At 48,464, West Ham have the fourth-highest average crowd in this season’s Europa League, behind only Barcelona, Marseille and Celtic. In the Premier League, only Manchester United and Arsenal have a bigger average gate than their 59,016.
Whisper it quietly, but the atmosphere at London Stadium – derided by home and away supporters alike – has improved as the team has started to win.
That is perhaps predictable but, five minutes before kick-off against Sevilla, it is not anticipated anyone will be complaining about the noise in the ground. The same will also be true at the final whistle if West Ham overturn the single-goal deficit from the first leg and reach the quarter-finals.
The next steps
There are some concerns. On the pitch, some fans were critical of Moyes for not strengthening his squad sufficiently, either last summer – when he spent £60m on Kurt Zouma and Nikola Vlasic – or in January.
Moyes feels this is unfair. West Ham tried to buy players in January – when they made a massive offer for Leeds United midfielder Kalvin Phillips – but clubs would not sell.
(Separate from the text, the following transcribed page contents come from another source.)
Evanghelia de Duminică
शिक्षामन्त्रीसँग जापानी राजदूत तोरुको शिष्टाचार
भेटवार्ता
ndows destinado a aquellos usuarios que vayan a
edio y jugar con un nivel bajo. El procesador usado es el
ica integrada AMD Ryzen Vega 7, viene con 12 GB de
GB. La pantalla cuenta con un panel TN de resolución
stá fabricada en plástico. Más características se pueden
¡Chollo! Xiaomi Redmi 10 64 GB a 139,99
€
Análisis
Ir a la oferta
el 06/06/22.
And he has never been in the business of spending money on players he does not want.
Sullivan, 73, plus fellow co-chairman David Gold and chief executive Karren Brady, remain distrusted by large sections of the West Ham support even if the hostility has been quietened by on-pitch performances.
And there is major uncertainty over the business operations of Czech billionaire Daniel Kretinsky – who bought a 27% stake in the club in November, given his investment company owns 49% of Eustream – the massive pipeline that carries Russian gas into Europe.
Yet, compared to how West Ham have been in the not-too-distant past, when they were borrowing from sponsors and selling players to ensure bills were paid, they have come a long way.
Defeat by Sevilla would not irretrievably halt that progress, but victory – and a first European quarter-final since 1981 – would throw open a window to what a bright future could look like for this East End club.
“Throughout history, the top teams have usually won the competitions,” said Moyes.
“At West Ham, we have to try and get ourselves into a position where we have more chance of getting to semi-finals and finals and hopefully winning those trophies as well.”